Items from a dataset

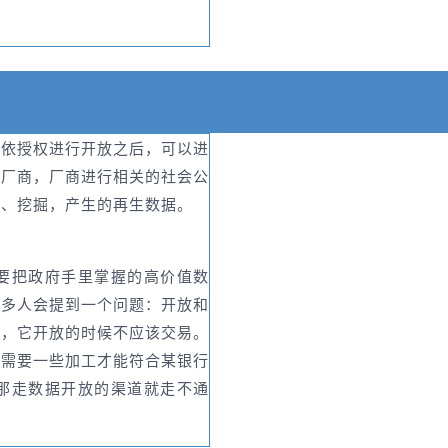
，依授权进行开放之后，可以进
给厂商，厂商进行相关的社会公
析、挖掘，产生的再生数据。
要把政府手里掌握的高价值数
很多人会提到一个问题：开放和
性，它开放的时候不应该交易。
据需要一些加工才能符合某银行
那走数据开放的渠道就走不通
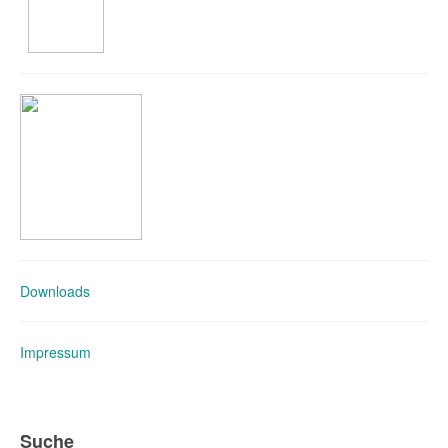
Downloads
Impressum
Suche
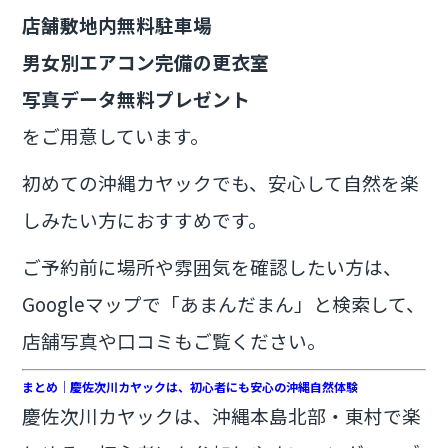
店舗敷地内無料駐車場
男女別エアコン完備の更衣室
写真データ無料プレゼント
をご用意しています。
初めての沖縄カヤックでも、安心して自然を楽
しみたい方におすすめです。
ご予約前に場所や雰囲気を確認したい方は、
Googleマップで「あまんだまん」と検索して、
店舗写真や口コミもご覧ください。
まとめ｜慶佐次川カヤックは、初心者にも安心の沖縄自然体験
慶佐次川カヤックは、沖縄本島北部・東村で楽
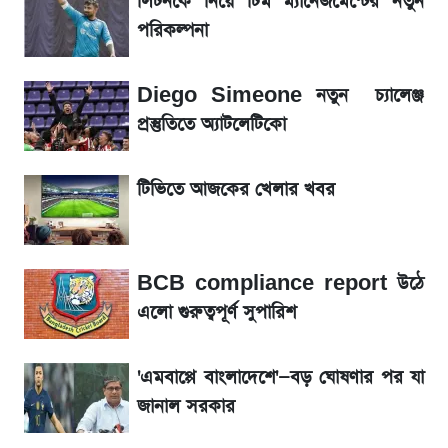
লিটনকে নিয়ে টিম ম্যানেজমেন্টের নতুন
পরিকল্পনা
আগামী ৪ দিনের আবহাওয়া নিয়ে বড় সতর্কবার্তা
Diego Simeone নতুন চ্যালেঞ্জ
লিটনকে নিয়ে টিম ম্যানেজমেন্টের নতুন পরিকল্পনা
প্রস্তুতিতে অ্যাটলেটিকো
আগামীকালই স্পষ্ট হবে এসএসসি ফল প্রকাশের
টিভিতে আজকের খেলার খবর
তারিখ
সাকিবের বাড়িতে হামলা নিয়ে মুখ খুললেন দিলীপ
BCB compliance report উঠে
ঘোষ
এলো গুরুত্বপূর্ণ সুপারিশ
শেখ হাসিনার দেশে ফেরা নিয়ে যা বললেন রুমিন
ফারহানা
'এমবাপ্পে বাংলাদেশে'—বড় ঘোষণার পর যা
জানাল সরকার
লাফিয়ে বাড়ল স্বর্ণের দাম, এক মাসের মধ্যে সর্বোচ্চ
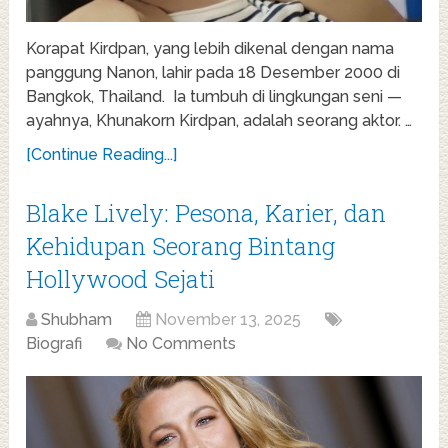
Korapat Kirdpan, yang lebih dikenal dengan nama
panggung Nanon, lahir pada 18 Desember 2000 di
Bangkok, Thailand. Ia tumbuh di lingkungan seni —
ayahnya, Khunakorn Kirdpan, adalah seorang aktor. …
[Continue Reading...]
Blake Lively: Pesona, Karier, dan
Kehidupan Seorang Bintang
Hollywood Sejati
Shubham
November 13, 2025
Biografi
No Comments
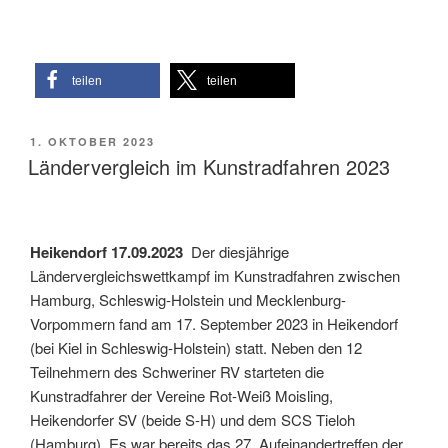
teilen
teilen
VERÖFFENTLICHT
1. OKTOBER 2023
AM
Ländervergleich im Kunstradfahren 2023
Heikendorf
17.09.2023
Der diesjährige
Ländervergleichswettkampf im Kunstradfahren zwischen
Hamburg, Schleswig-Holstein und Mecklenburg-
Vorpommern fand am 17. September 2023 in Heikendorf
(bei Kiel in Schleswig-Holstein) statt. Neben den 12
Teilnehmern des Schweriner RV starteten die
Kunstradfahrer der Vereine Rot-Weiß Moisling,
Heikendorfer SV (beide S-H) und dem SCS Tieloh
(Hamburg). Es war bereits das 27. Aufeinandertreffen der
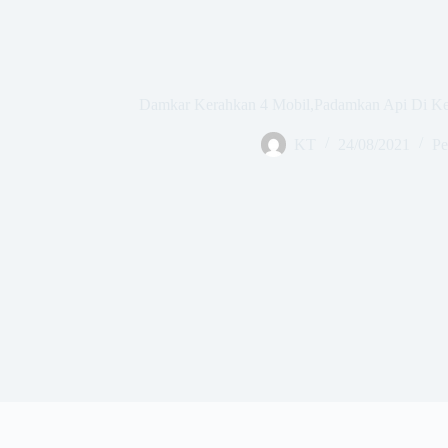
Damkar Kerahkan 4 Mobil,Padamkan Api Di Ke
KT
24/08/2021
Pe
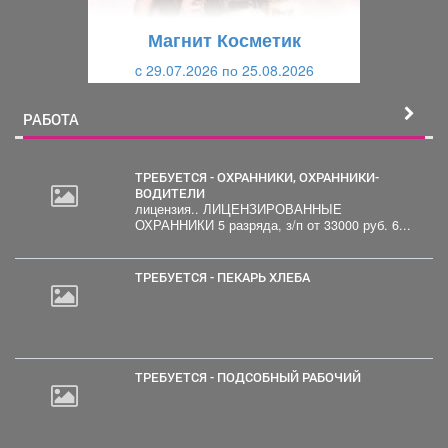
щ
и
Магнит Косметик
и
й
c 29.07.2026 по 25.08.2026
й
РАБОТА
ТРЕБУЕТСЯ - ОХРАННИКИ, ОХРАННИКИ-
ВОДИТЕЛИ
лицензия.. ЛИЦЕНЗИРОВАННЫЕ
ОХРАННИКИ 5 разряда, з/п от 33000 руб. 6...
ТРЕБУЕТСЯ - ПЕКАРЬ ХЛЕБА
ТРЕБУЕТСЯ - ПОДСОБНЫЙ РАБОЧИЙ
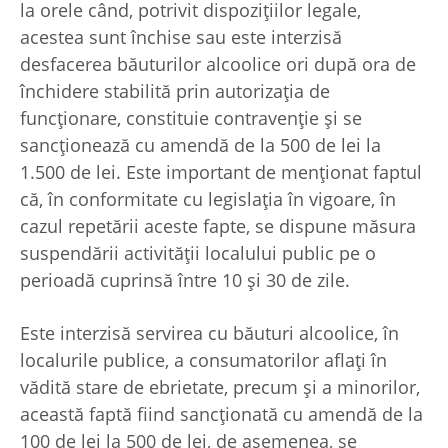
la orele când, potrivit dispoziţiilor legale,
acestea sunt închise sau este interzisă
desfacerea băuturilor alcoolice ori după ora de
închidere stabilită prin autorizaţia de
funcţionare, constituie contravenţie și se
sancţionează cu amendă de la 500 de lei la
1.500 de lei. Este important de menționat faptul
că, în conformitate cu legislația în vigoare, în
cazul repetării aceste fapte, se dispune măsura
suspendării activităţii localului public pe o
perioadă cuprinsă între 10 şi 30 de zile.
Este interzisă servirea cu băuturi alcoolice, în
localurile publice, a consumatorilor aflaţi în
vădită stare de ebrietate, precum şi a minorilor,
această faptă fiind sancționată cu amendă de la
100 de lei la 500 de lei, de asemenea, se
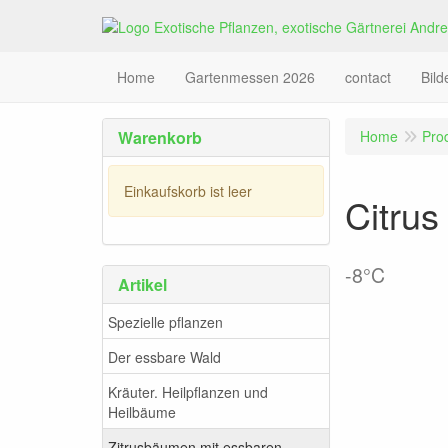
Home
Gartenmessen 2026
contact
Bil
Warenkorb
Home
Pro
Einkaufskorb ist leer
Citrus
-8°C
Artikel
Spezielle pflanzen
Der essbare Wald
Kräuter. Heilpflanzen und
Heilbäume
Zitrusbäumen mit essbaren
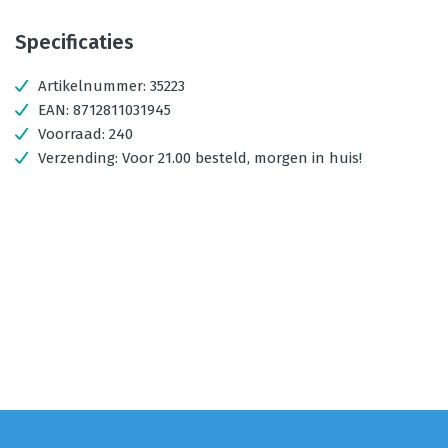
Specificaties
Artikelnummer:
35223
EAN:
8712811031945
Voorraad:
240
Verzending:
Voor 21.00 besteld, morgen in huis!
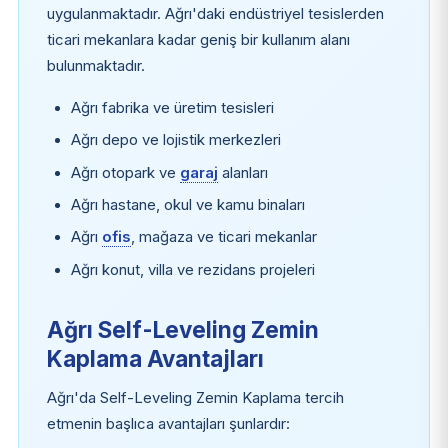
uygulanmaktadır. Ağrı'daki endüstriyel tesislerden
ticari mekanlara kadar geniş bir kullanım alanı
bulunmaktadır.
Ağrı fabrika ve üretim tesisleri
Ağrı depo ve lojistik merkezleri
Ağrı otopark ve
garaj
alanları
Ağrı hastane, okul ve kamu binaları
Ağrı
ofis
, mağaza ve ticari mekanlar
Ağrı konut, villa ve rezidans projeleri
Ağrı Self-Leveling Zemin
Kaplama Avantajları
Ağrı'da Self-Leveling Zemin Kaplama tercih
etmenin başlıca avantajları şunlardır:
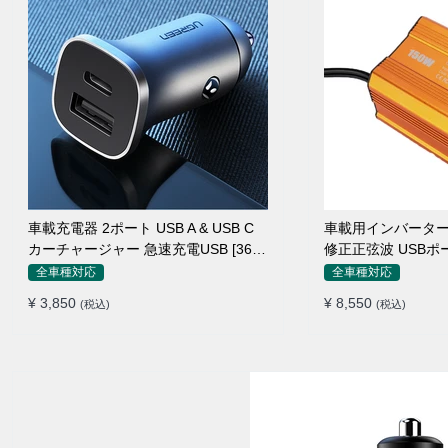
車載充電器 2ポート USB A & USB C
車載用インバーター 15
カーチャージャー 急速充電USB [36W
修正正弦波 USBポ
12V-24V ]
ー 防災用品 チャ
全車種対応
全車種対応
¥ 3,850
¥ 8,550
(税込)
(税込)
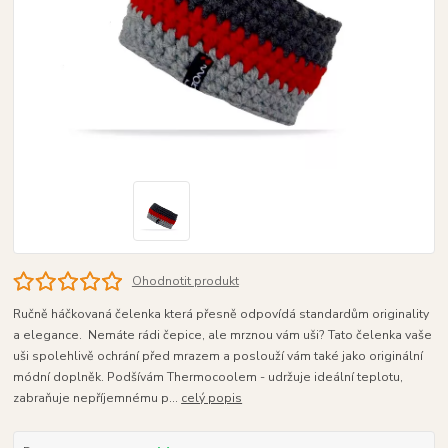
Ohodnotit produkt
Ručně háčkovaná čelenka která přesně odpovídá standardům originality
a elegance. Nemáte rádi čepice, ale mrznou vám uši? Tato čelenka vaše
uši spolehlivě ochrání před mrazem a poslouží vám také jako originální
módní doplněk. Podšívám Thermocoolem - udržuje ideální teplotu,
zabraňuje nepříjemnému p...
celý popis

ASSIGNED TASK.
Where a line of the data contains "Zemin", include it in the tally, and answer with the tally alone.

ANSWER.
2